A new research study released by the Donahue Institute at the University of Massachusetts in conjunction with UMass Dartmouth has revealed that human services sector employment in the Bay State increased nearly 48 percent during the years spanning 2003-2011, a fact many in the industry will surely find to be a source of encouragement. In addition, the report indicated that the 145,000 members of that sector generated disposable income in an amount ultimately responsible for a $3.4 billion statewide economic impact in 2011 alone.
The study had been commissioned by The Providers’ Council, a leading association for community-based groups across the Commonwealth. Creation of the report was overseen by David Jordan, CEO of Seven Hills Foundation, together with fellow Providers’ Council committee members who had been charged with the task. Formally released at the Statehouse, the report also declared that the 145,000 jobs comprising the human services sector equated to 5 percent of the total jobs within the state, and that this sector had increased in size more rapidly than anticipated.

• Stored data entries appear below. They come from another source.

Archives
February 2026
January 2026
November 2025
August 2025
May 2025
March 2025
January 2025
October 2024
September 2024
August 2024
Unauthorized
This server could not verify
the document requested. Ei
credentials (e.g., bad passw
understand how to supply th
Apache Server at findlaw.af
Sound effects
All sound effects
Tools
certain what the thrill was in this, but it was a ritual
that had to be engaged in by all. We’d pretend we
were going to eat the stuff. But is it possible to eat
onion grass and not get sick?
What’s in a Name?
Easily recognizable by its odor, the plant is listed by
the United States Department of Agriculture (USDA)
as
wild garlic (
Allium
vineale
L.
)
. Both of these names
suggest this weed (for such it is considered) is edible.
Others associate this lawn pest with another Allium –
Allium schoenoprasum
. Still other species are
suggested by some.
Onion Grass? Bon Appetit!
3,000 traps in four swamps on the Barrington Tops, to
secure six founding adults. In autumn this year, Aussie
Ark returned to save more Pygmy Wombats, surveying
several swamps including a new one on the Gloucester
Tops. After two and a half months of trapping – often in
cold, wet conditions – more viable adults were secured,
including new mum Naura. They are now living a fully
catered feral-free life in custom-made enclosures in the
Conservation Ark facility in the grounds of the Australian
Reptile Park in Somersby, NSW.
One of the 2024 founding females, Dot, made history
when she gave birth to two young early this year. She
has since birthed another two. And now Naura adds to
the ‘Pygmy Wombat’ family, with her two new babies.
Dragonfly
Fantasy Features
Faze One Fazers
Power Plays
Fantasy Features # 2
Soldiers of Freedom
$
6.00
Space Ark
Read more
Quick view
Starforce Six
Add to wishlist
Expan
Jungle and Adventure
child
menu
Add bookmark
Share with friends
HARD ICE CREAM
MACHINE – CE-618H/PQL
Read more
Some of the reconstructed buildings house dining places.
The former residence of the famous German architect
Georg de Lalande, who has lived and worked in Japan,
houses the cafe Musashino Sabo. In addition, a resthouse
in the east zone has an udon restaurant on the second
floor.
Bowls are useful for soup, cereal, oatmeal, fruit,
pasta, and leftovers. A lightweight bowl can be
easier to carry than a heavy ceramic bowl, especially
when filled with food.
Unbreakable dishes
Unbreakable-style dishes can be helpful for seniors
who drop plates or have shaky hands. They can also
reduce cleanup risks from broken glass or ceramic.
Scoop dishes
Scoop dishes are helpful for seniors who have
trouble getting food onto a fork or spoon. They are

Other key findings in the report include the fact that, despite sector growth, state budgetary allocations for spending on human services shrunk from 11.8 percent in FY 2003 to just 9.8 in FY 2014, something fiscal watchdogs are likely to applaud. Also of note was the discovery that out of all industries represented within Massachusetts, human services included the highest rate of employees with a defined disability, at 6.5 percent.